Basic Compression Techniques

The hybrid compression techniques often used on audio and video data in multimedia systems are themselves composed of several different techniques. For example,
 Run-Length Coding
Data often contains sequences of identical bytes. By replacing these repeated byte sequences with the number of occurrences, a substantial reduction of data can be achieved. This is known as run-length coding. A special marker M is needed in the data that does not occur as part of the data stream itself. This M-byte can also be
realized if all 256 possible bytes can occur in the data stream by using byte stuffing. To illustrate this, we define the exclamation mark to be the M-byte. A single occurrence of an excla-mation mark is interpreted as the M-byte during decompression. Two consecutive exclamation marks are interpreted as an exclamation mark occurring within the data.

The M-byte can thus be used to mark the beginning of a run-length coding. The technique can be described precisely as follows: if a byte occurs at least four times in a row, then the number of occurrences is counted. The compressed data contain the byte, followed by the M-byte and the number of occurrences of the byte.

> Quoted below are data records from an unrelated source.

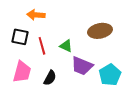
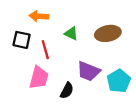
green triangle: (66, 46) -> (71, 33), moved
pink trapezoid: (22, 72) -> (39, 78), moved
black semicircle: (50, 78) -> (67, 91), moved

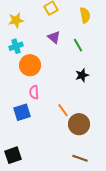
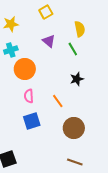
yellow semicircle: (85, 15) -> (80, 29), moved
orange line: (63, 110) -> (58, 101), moved
blue square: (22, 112) -> (32, 121), moved

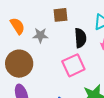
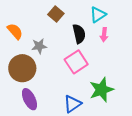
brown square: (60, 15) -> (56, 14), turned -35
gray star: (40, 35) -> (39, 46), moved

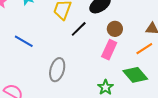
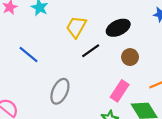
pink rectangle: (109, 50) -> (120, 91), moved

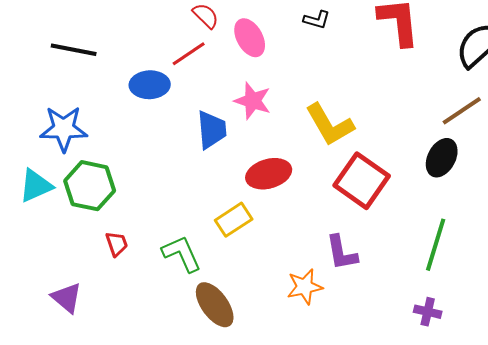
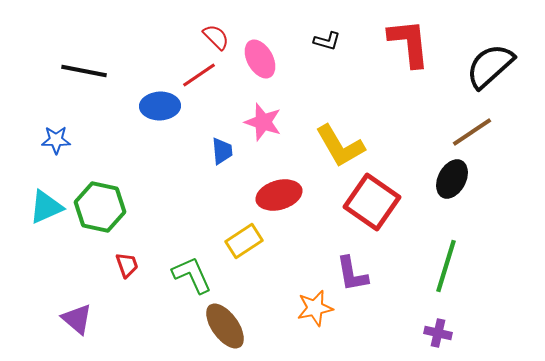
blue star: (64, 129) -> (56, 140), moved, size x0.6
blue trapezoid: (212, 130) -> (222, 151), size x0.7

Remembering that we are compressing at least four consecutive bytes, the number of occurrences can be offset by –4. This allows the compression of between four and 258 bytes into only three bytes. (Depending on the algorithm, one or more bytes can be used to indicate the length; the same convention must be used during coding and decoding.)
In the following example, the character C occurs eight times in a row and is compressed to the three characters C!4:

Uncompressed data: ABCCCCCCCCDEFGGG
Run-length coded: ABC!4DEFGGG

Zero Suppression
Run-length coding is a generalization of zero suppression, which assumes that just one symbol appears particularly often in sequences. The blank (space) character in text is such a symbol; single blanks or pairs of blanks are ignored. Starting with sequences of three bytes, they are replaced by an M-byte and a byte specifying the number of blanks in the sequence. The number of occurrences can again be offset (by –3). Sequences of between three and 257 bytes can thus be reduced to two bytes. Further variations are tabulators used to replace a specific number of null bytes and the definition of different M-bytes to specify different numbers of null bytes. For example, an M5-byte could replace 16 null bytes, while an M4-byte could replace 8 null bytes. An M5-byte followed by an M4-byte would then represent 24 null bytes.

Vector Quantization
In the case of vector quantization, a data stream is divided into blocks of n bytes each (n>1). A predefined table contains a set of patterns. For each block, the table is consulted to find the most similar pattern (according to a fixed criterion). Each pattern in the table is associated with an index. Thus, each block can be assigned an index. Such a table can also be multidimensional, in which case the index will be a vector. The corresponding decoder has the same table and uses the vector to generate an approxi-mation of the original data stream. For further details see [Gra84] for example.

Pattern Substitution
A technique that can be used for text compression substitutes single bytes for patterns that occur frequently. This pattern substitution can be used to code, for example, the terminal symbols of high-level languages (begin, end, if). By using an M-byte, a larger number of words can be encoded–the M-byte indicates that the next byte is an index representing one of 256 words. The same technique can be applied to still images, video, and audio. In these media, it is not easy to identify small sets of frequently occur-ring patterns. It is thus better to perform an approximation that looks for the most simi-lar (instead of the same) pattern. This is the above described vector quantization.